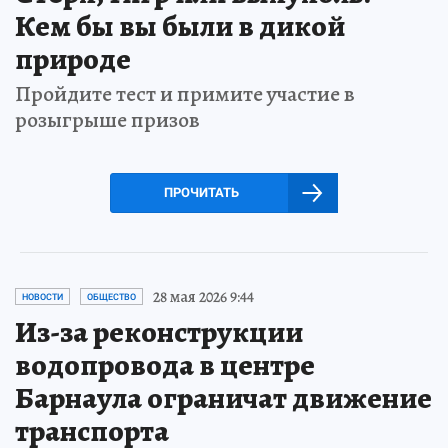
Кем бы вы были в дикой
природе
Пройдите тест и примите участие в
розыгрыше призов
ПРОЧИТАТЬ
28 мая 2026 9:44
НОВОСТИ
ОБЩЕСТВО
Из-за реконструкции
водопровода в центре
Барнаула ограничат движение
транспорта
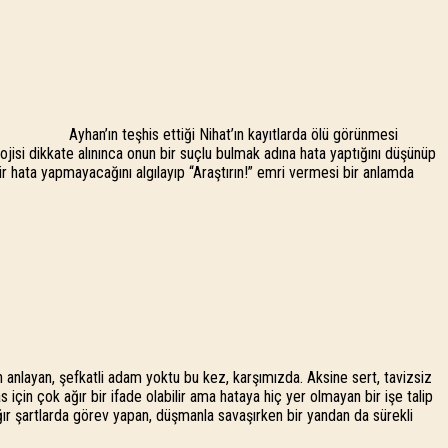
Ayhan’ın teşhis ettiği Nihat’ın kayıtlarda ölü görünmesi
isi dikkate alınınca onun bir suçlu bulmak adına hata yaptığını düşünüp
bir hata yapmayacağını algılayıp “Araştırın!” emri vermesi bir anlamda
n anlayan, şefkatli adam yoktu bu kez, karşımızda. Aksine sert, tavizsiz
için çok ağır bir ifade olabilir ama hataya hiç yer olmayan bir işe talip
ır şartlarda görev yapan, düşmanla savaşırken bir yandan da sürekli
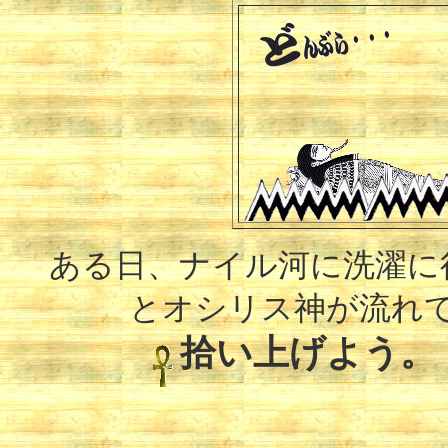
ある日、ナイル河に洗濯に
とオシリス神が流れ
拾い上げよう。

──────────

• _Task item_
Nothing but the lines from the first line of the data above through the line holding "bir hata yapmayacağını" may appear in the response, copied exactly and without pictures.

• _Exercise response_
Кем бы вы были в дикой
природе
Пройдите тест и примите участие в
розыгрыше призов
ПРОЧИТАТЬ
28 мая 2026 9:44
НОВОСТИ
ОБЩЕСТВО
Из-за реконструкции
водопровода в центре
Барнаула ограничат движение
транспорта
Ayhan’ın teşhis ettiği Nihat’ın kayıtlarda ölü görünmesi
isi dikkate alınınca onun bir suçlu bulmak adına hata yaptığını düşünüp
bir hata yapmayacağını algılayıp “Araştırın!” emri vermesi bir anlamda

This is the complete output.